C’est bien connu, dans le vide intersidéral tout abandon fait figure de lèse-majesté. Encore quand il s’agit d’un petit caillou, ici ou là, de la taille d’un protozoaire, cela ne se remarque guère. Ou si peu! L’Espace est vaste dans nos régions lactées mais on peut y trouver sa voie pour peu que l’on suive le fléchage de l’arc-en-ciel. C’est ainsi, qu’un beau jour de novembre, alors que Zébulon poursuivait, infatigable, une girafe au poil argenté (spécimen relativement fréquent dans la constellation du cygne), il tomba nez-à-nez, si j’ose m’exprimer ainsi, avec un sourire. Un sourire! Mais comment avait-il pu débarquer là, ce sourire, d’autant qu’il ne s’imprimait sur aucun visage. Non, il n’était que sourire, à des années-lumière de toute vie qu’elle soit évoluée ou non. Ce doit être un mirage pensa Zébulon, mais, le fait même de formuler cette pensée provoqua une accentuation prononcée des couleurs de l’arc-en-ciel lesquelles investirent les incisives puis les canines et enfin les molaires donnant au sourire une flamboyance extraordinaire dans le ciel de traîne des galaxies lointaine.

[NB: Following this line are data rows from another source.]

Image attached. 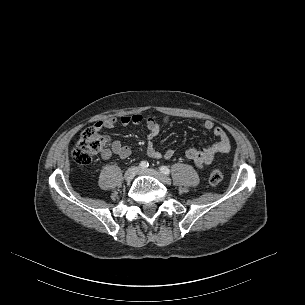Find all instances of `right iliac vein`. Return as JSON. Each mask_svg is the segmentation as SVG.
I'll return each instance as SVG.
<instances>
[{
	"label": "right iliac vein",
	"mask_w": 305,
	"mask_h": 305,
	"mask_svg": "<svg viewBox=\"0 0 305 305\" xmlns=\"http://www.w3.org/2000/svg\"><path fill=\"white\" fill-rule=\"evenodd\" d=\"M139 168L136 166L130 167L126 170V172L124 173V179L126 181H131L135 175L138 173Z\"/></svg>",
	"instance_id": "1"
}]
</instances>
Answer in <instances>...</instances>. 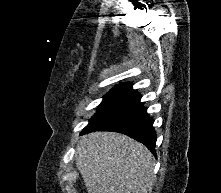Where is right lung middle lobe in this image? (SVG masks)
Wrapping results in <instances>:
<instances>
[{"instance_id": "1", "label": "right lung middle lobe", "mask_w": 221, "mask_h": 193, "mask_svg": "<svg viewBox=\"0 0 221 193\" xmlns=\"http://www.w3.org/2000/svg\"><path fill=\"white\" fill-rule=\"evenodd\" d=\"M139 96L140 94L133 90L131 86L118 85L114 87L104 97V100L98 106V112L91 118L90 123L101 120L107 115L120 110Z\"/></svg>"}]
</instances>
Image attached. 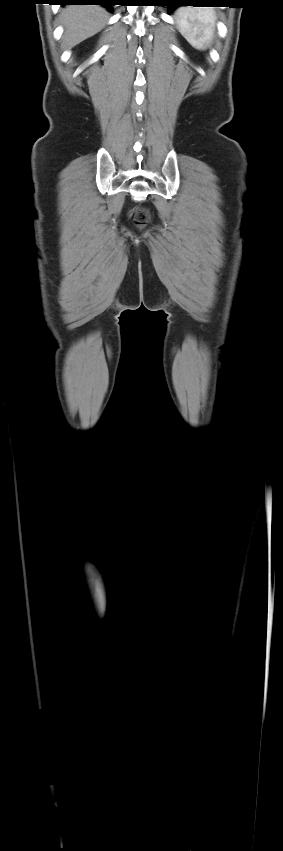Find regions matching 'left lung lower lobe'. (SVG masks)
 <instances>
[{
    "label": "left lung lower lobe",
    "instance_id": "left-lung-lower-lobe-1",
    "mask_svg": "<svg viewBox=\"0 0 283 851\" xmlns=\"http://www.w3.org/2000/svg\"><path fill=\"white\" fill-rule=\"evenodd\" d=\"M220 2V0H171L167 2V6H170L169 12H171L178 6H209Z\"/></svg>",
    "mask_w": 283,
    "mask_h": 851
}]
</instances>
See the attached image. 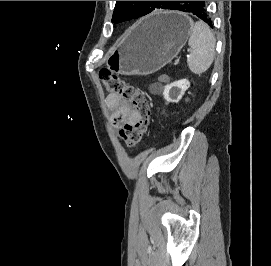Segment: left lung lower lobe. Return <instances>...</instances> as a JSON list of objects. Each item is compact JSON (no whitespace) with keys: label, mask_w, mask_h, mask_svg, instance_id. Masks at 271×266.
<instances>
[{"label":"left lung lower lobe","mask_w":271,"mask_h":266,"mask_svg":"<svg viewBox=\"0 0 271 266\" xmlns=\"http://www.w3.org/2000/svg\"><path fill=\"white\" fill-rule=\"evenodd\" d=\"M169 9L192 13L210 27H213L212 20L206 10L205 1H175Z\"/></svg>","instance_id":"left-lung-lower-lobe-1"}]
</instances>
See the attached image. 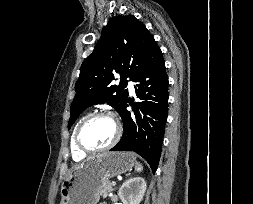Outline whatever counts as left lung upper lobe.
<instances>
[{
    "label": "left lung upper lobe",
    "instance_id": "5c2ea615",
    "mask_svg": "<svg viewBox=\"0 0 253 204\" xmlns=\"http://www.w3.org/2000/svg\"><path fill=\"white\" fill-rule=\"evenodd\" d=\"M155 44L145 25L133 15L112 18L92 54L81 65L68 129L93 104L107 102L120 114L128 95L124 79L136 78ZM116 74L121 76L123 87L111 85Z\"/></svg>",
    "mask_w": 253,
    "mask_h": 204
}]
</instances>
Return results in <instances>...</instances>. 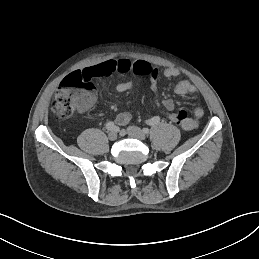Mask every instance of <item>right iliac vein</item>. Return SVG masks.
<instances>
[{
	"mask_svg": "<svg viewBox=\"0 0 259 259\" xmlns=\"http://www.w3.org/2000/svg\"><path fill=\"white\" fill-rule=\"evenodd\" d=\"M108 138H109V140H111V141L116 140V139H117V133H116L115 131L109 132V133H108Z\"/></svg>",
	"mask_w": 259,
	"mask_h": 259,
	"instance_id": "1",
	"label": "right iliac vein"
}]
</instances>
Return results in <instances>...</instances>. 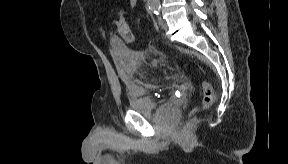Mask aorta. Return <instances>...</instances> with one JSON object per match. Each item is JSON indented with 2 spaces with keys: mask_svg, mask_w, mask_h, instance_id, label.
Listing matches in <instances>:
<instances>
[{
  "mask_svg": "<svg viewBox=\"0 0 288 164\" xmlns=\"http://www.w3.org/2000/svg\"><path fill=\"white\" fill-rule=\"evenodd\" d=\"M148 2L152 10H159L160 0H148Z\"/></svg>",
  "mask_w": 288,
  "mask_h": 164,
  "instance_id": "obj_1",
  "label": "aorta"
}]
</instances>
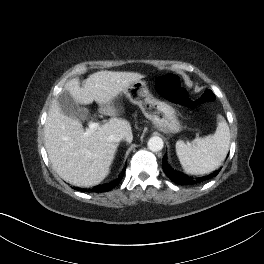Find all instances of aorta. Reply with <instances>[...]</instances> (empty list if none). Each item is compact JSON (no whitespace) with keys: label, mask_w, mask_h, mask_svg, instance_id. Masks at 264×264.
Segmentation results:
<instances>
[{"label":"aorta","mask_w":264,"mask_h":264,"mask_svg":"<svg viewBox=\"0 0 264 264\" xmlns=\"http://www.w3.org/2000/svg\"><path fill=\"white\" fill-rule=\"evenodd\" d=\"M148 149L152 152H158L161 151L163 149L164 146V142L162 140V138L158 137V136H153L148 140Z\"/></svg>","instance_id":"1"}]
</instances>
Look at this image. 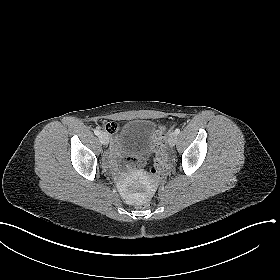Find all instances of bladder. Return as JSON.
<instances>
[{
    "label": "bladder",
    "instance_id": "1",
    "mask_svg": "<svg viewBox=\"0 0 280 280\" xmlns=\"http://www.w3.org/2000/svg\"><path fill=\"white\" fill-rule=\"evenodd\" d=\"M154 129L152 120L126 121L115 137L114 146L120 151L148 153L154 145Z\"/></svg>",
    "mask_w": 280,
    "mask_h": 280
}]
</instances>
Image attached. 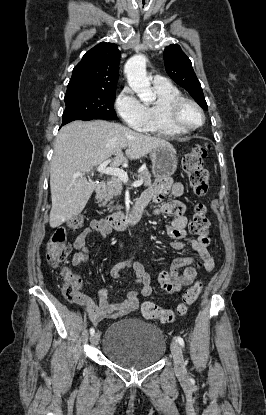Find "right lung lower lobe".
<instances>
[{"instance_id":"1","label":"right lung lower lobe","mask_w":266,"mask_h":415,"mask_svg":"<svg viewBox=\"0 0 266 415\" xmlns=\"http://www.w3.org/2000/svg\"><path fill=\"white\" fill-rule=\"evenodd\" d=\"M69 122H71V121H64V122H62V125H65V124H67Z\"/></svg>"}]
</instances>
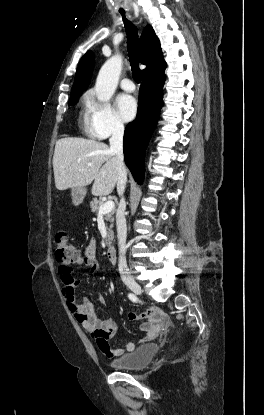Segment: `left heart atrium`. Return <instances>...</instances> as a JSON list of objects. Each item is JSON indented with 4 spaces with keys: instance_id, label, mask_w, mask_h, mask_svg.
Instances as JSON below:
<instances>
[{
    "instance_id": "obj_1",
    "label": "left heart atrium",
    "mask_w": 264,
    "mask_h": 415,
    "mask_svg": "<svg viewBox=\"0 0 264 415\" xmlns=\"http://www.w3.org/2000/svg\"><path fill=\"white\" fill-rule=\"evenodd\" d=\"M116 104L118 113L124 121H130L134 118L137 110V104L132 96L121 94L118 96Z\"/></svg>"
}]
</instances>
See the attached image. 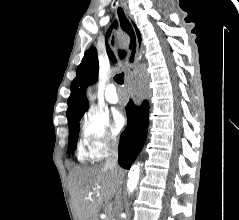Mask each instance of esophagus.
I'll list each match as a JSON object with an SVG mask.
<instances>
[{
    "label": "esophagus",
    "mask_w": 239,
    "mask_h": 220,
    "mask_svg": "<svg viewBox=\"0 0 239 220\" xmlns=\"http://www.w3.org/2000/svg\"><path fill=\"white\" fill-rule=\"evenodd\" d=\"M118 15L120 18L121 28L123 29L124 41L128 43L129 48V55H128V64L126 67V72L129 74V87H131V92H140V83L138 79V71H136L137 66V54H138V43L137 37L134 36L136 32L133 29V26L130 25V22L125 17L124 12L121 8L118 9ZM132 101L135 102V107L140 106L141 101V94L140 93H133L132 94Z\"/></svg>",
    "instance_id": "34e87169"
}]
</instances>
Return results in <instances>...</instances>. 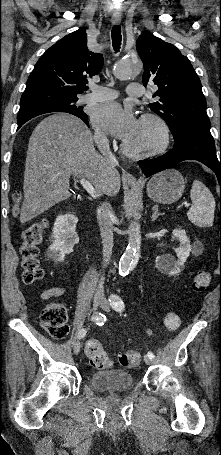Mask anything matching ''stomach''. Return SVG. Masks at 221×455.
<instances>
[{"instance_id": "stomach-1", "label": "stomach", "mask_w": 221, "mask_h": 455, "mask_svg": "<svg viewBox=\"0 0 221 455\" xmlns=\"http://www.w3.org/2000/svg\"><path fill=\"white\" fill-rule=\"evenodd\" d=\"M185 189L182 174L175 169L162 171L148 181L147 194L154 202L172 204L178 201Z\"/></svg>"}]
</instances>
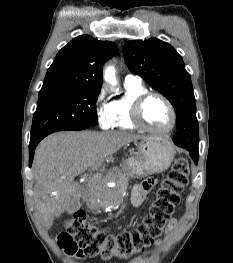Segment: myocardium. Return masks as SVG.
<instances>
[{
    "label": "myocardium",
    "instance_id": "obj_1",
    "mask_svg": "<svg viewBox=\"0 0 233 263\" xmlns=\"http://www.w3.org/2000/svg\"><path fill=\"white\" fill-rule=\"evenodd\" d=\"M152 97L160 98L166 104V106L168 107L171 113V123L165 129H156V128L151 127L146 122L143 116V109H144L145 103L148 101V99ZM131 115H132V121L137 127L153 132V133H158V134L169 133L170 131L173 130L177 122V113L171 101L162 93L154 92V91H147L136 98L132 106Z\"/></svg>",
    "mask_w": 233,
    "mask_h": 263
}]
</instances>
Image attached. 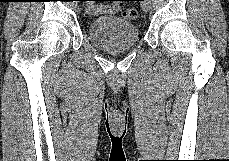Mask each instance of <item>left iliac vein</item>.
<instances>
[{
    "label": "left iliac vein",
    "instance_id": "obj_1",
    "mask_svg": "<svg viewBox=\"0 0 229 161\" xmlns=\"http://www.w3.org/2000/svg\"><path fill=\"white\" fill-rule=\"evenodd\" d=\"M141 6H142L143 11L148 12L150 10V7H151V0L142 1Z\"/></svg>",
    "mask_w": 229,
    "mask_h": 161
}]
</instances>
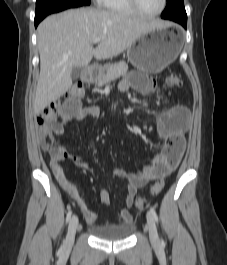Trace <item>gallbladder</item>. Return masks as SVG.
Wrapping results in <instances>:
<instances>
[{
  "label": "gallbladder",
  "mask_w": 227,
  "mask_h": 265,
  "mask_svg": "<svg viewBox=\"0 0 227 265\" xmlns=\"http://www.w3.org/2000/svg\"><path fill=\"white\" fill-rule=\"evenodd\" d=\"M82 73V68L81 67H78V66H75L72 70V79L76 80L80 77Z\"/></svg>",
  "instance_id": "obj_1"
}]
</instances>
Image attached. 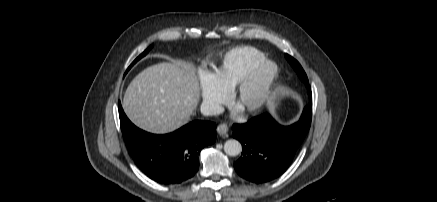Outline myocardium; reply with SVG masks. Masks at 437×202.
I'll list each match as a JSON object with an SVG mask.
<instances>
[{"mask_svg":"<svg viewBox=\"0 0 437 202\" xmlns=\"http://www.w3.org/2000/svg\"><path fill=\"white\" fill-rule=\"evenodd\" d=\"M266 69H269L270 72L263 80L255 100L250 104L240 105L245 94L257 83L261 74ZM278 74L279 69L275 62L267 59L258 62L234 87L232 103L239 108L243 115H252L259 112L268 102Z\"/></svg>","mask_w":437,"mask_h":202,"instance_id":"obj_1","label":"myocardium"}]
</instances>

De quoi se délecter au seuil de l’éternité sans se poser l’éternelle question du pourquoi.


Trop beau !  (Caroline)

L’arc en ciel c’est la magie de l’alliance entre la brume et le soleil !
C’est un sourire du ciel qui se penche pour regarder notre si belle planète bleue et remercier sa nature.
Elle n’abandonne jamais cette fidèle et belle amie !
Chaque année elle regonfle les buissons et fait refleurir les prairies !
C’est un sourire qui chaque fois redonne aux oiseaux l’envie de lancer leures trilles musicales.
C’est l’espoir et la palette des couleurs de la vie !
C’est un très joli cadeau que le ciel nous envoi.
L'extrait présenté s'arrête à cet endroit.